Postwar Theories of Democracy and Democratization: What went wrong?
“Actually existing” democracies have fallen onto hard times. From Trump’s America to Putin’s Russia, from Orban’s Hungary to Erdogan’s Turkey and Bolsonaro’s Brazil, democratic values such as liberty, equality, respect for human rights and human diversity, seem to have lost their popularity among the majority of the electorates, who increasingly fall for the particularistic rhetoric of authoritarian populists. As particularistic tendencies seem to overwhelm universalistic aspirations and authoritarian bids to power seek to chip off the democratic gains of the last seven decades, the clock seems to be set back where we have started thinking about the possibilities of worldwide democratization at the end of the Second World War.

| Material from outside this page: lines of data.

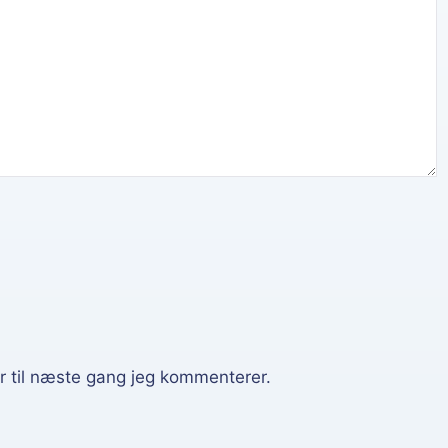
 til næste gang jeg kommenterer.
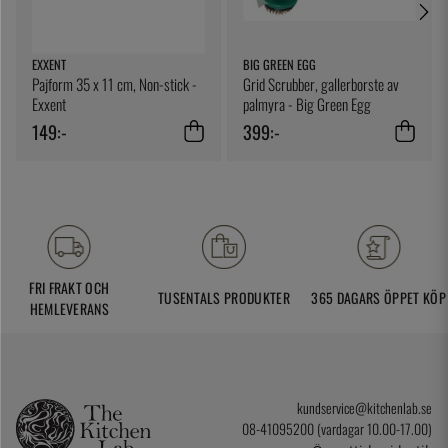
EXXENT
BIG GREEN EGG
Pajform 35 x 11 cm, Non-stick -
Grid Scrubber, gallerborste av
Exxent
palmyra - Big Green Egg
149:-
399:-
FRI FRAKT OCH
TUSENTALS PRODUKTER
365 DAGARS ÖPPET KÖP
HEMLEVERANS
kundservice@kitchenlab.se
08-41095200 (vardagar 10.00-17.00)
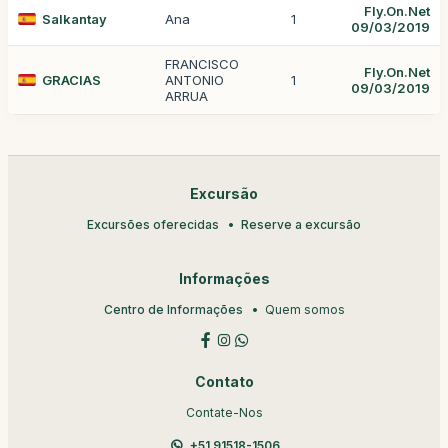
Fly.On.Net
Salkantay
Ana
1
09/03/2019
FRANCISCO
Fly.On.Net
GRACIAS
ANTONIO
1
09/03/2019
ARRUA
Excursão
Excursões oferecidas
Reserve a excursão
Informações
Centro de Informações
Quem somos
Contato
Contate-Nos
+51 91518-1506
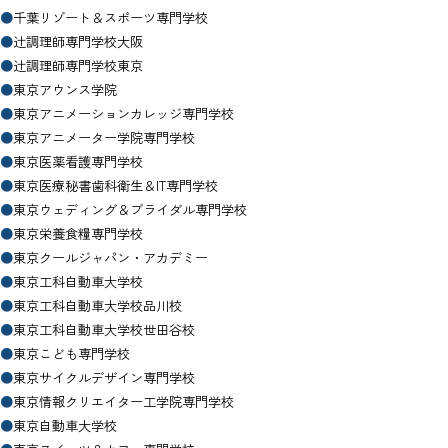
●
千葉リゾート＆スポーツ専門学校
●
辻調理師専門学校大阪
●
辻調理師専門学校東京
●
東京アウンス学院
●
東京アニメーションカレッジ専門学校
●
東京アニメーター学院専門学校
●
東京医薬看護専門学校
●
東京医療秘書歯科衛生＆IT専門学校
●
東京ウェディング＆ブライダル専門学校
●
東京栄養食糧専門学校
●
東京クールジャパン・アカデミー
●
東京工科自動車大学校
●
東京工科自動車大学校品川校
●
東京工科自動車大学校世田谷校
●
東京こども専門学校
●
東京サイクルデザイン専門学校
●
東京情報クリエイター工学院専門学校
●
東京自動車大学校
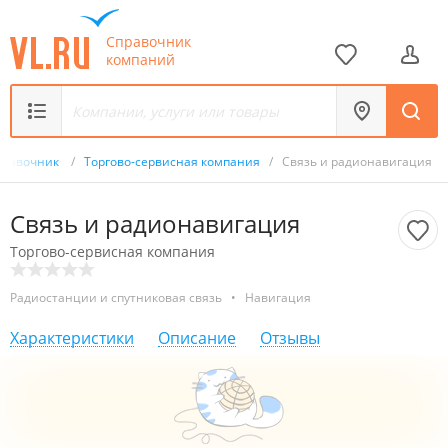
Справочник
компаний
правочник
/
Торгово-сервисная компания
/
Связь и радионавигация
Связь и радионавигация
Торгово-сервисная компания
Радиостанции и спутниковая связь
•
Навигация
Характеристики
Описание
Отзывы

It is against this background, that this course will focus on postwar theories of democracy and democratization. We shall read and discuss the works of such thinkers and theorists as Kant, Weber, Schumpeter, Dahl, Lipset, Almond, Verba, Huntington, Arendt, Rawls, and Habermas in an attempt to find answers to the questions: what went wrong in our post-war conceptualizations of democracy and democratization? Was/is democracy indeed an “actually existing” reality in some parts of the world — In the West? In the East? In the North? Or was/still is democratization a goal, that no country on the face of the earth have yet a right to claim to have reached? Should we revise and radicalize our understanding of democracy and democratization, to make the world “safe for democracy” once again? If yes why and how? If not, why not?